Eight tips to prevent infection

There are some proven ways to keep yourself healthy. You know the basics: steer clear of runny noses and hacking coughs, you may be wondering about some other practical ways of staying infection free. Your skin acts as a natural barrier against harmful microbes that cause infections, but smart “bugs” have found alternative routes to get into your body and cause infection. By making a few simple behavioral changes (which intimately reduce their access into your body), you can easily prevent the spread of many infectious diseases.

1) Wash your hand frequently.

  • Did you know that  microbes can live on inert surfaces anywhere from a few minutes to several months? It depends on the microbe and the environment. Some can live for short periods only; others can live for longer periods. These disease-causing microbes living on your computer keyboard, your light-switch, or even on the pedestrian-crossing button next to the crosswalk! Surprisingly , most people don’t know the best way to effectively wash hands. The CDC recommends washing thoroughly and vigorously with soap and water for at least 20 seconds, followed by hand-drying with a paper towel.

2) Don’t share personal items. 

  • Tiothbrushes, towel, razor, handkerchiefs, and nail clippers can all be sources of infectious agents (bacteria, viruses and fungi). In kindergarten, you were taught to share your toys, buy keep your hands to yourself. Now try to remember to keep personal items to yourself as well!

3) Cover your mouth when you cough or sneeze.

  • In a similar vein, good personal hygiene includes not only personal cleanliness, but also the age old practice of covering your mouth when you cough or sneeze. Why is this important if you aren’t sick? For most infections, the disease-causing microbe had already started growing and dividing long before any symptoms begin to show up. Coughing or sneezing can spread these germs through microscopic droplets in the air.

    4) Get vaccinated.

    • Your immune system is designed to have a “memory” of previous  infections. When your body encounters microe that has previously caused an infection, it enhances its production of white blood cells and antibodies to prevent infection a second time. However, by getting vaccinated, you “trick” your body into thinking that it has been infected by a particular microbe, hence enhancing its own defenses against subsequent infection. It will protect you and those around you.

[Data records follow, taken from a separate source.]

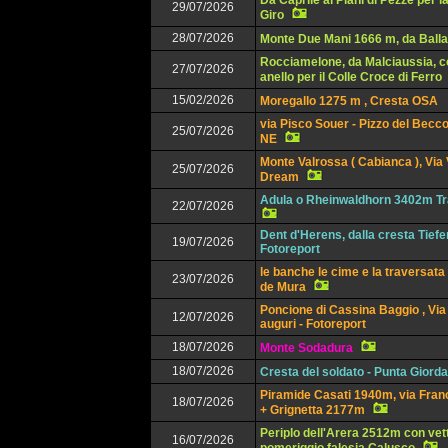
Da Caprile ai Piani di Pezzè per l
29/07/2026
Giro
28/07/2026
Monte Due Mani 1666 m, da Balla
Rocciamelone, da Malciaussia, c
27/07/2026
anello per il Colle Croce di Ferro
15/02/2026
Moregallo 1275 m , Cresta OSA
via Pisco Souer - Pizzo del Becco
25/07/2026
NE
Monte Valrossa ( Cabianca ), Via
25/07/2026
Dream
Adula o Rheinwaldhorn 3402m Tr
22/07/2026
Dent d'Herens, dalla cresta Tief
19/07/2026
Fotoreport
le banche le cime e la traversata
23/07/2026
de Mura
Poncione di Cassina Baggio , Via 
12/07/2026
auguri - Fotoreport
18/07/2026
Monte Sodadura
18/07/2026
Cresta del soldato - Punta Giorda
Piramide Casati 1940m, via Franc
18/07/2026
+ Grignetta 2177m
Periplo dell'Arera 2512m con vet
16/07/2026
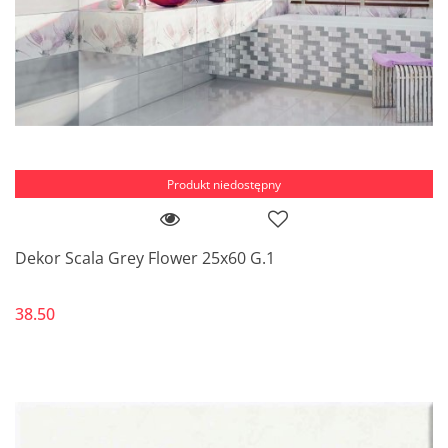
Produkt niedostępny
Dekor Scala Grey Flower 25x60 G.1
38.50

    5) Use safe cooking practices.

    • Food-borne illnesses frequently arise from poor food preparation and dining habits. Microbes thrive on virtually all food items, and more so on foods left at room temperature. Refrigeration slows or stops the growth of most microbes. Promptly refrigerate food within 2 hours of preparation. Use separate cutting boards for raw meats and vegetables, keep clean counter tops, and wash all fruits and vegetables well prior to eating. Source: See fightbac.org for more information..

    6) Practice safe sex.

    • Sexually-transmitted diseases are probably the most easily preventable infectious diseases. By being smart about safe sex (using condoms), transfer of infectious bacteria or viruses from one person to another can be prevented.

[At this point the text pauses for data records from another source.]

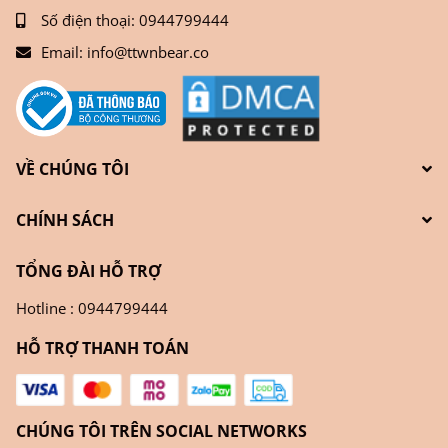
Số điện thoại:
0944799444
Email:
info@ttwnbear.co
VỀ CHÚNG TÔI
CHÍNH SÁCH
TỔNG ĐÀI HỖ TRỢ
Hotline : 0944799444
HỖ TRỢ THANH TOÁN
CHÚNG TÔI TRÊN SOCIAL NETWORKS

    7) Don’t pick your nose (or your mouth or eyes either).

    • Not only is it a taboo, but it also leads to the spread of a number of infections. Look around, and you’ll notice how many people have their hands next to their faces. Many microbes prefer the warm, moist environment inside your nose, as well as other mucous-covered surfaces such as your eyes and mouth. Infection can be easily prevented by avoiding touching of these areas.

      8) Exercise caution with animals.

      • Infections that can spread from animals to people are called “zoonotic diseases” and are more common than most people realize. If you have pets, make sure they get regular check-ups and that their vaccinations are up-to-date. Clean litter boxes frequently (unless you’re pregnant-stay away!), and keep small children away from animal faeces. Different types of wild animals can carry diseases such as rabies or bird flu or fleas and ticks that spread plague and Lyme disease. Make the area around your home unfriendly to rodents and other mammals by eliminating areas where they could hide or build nests, using rodent-proof trash cans that contain food waste, and sealing up holes that offer easy and attractive access to animals. And teach small children in your household to be cautious when encountering wild animals.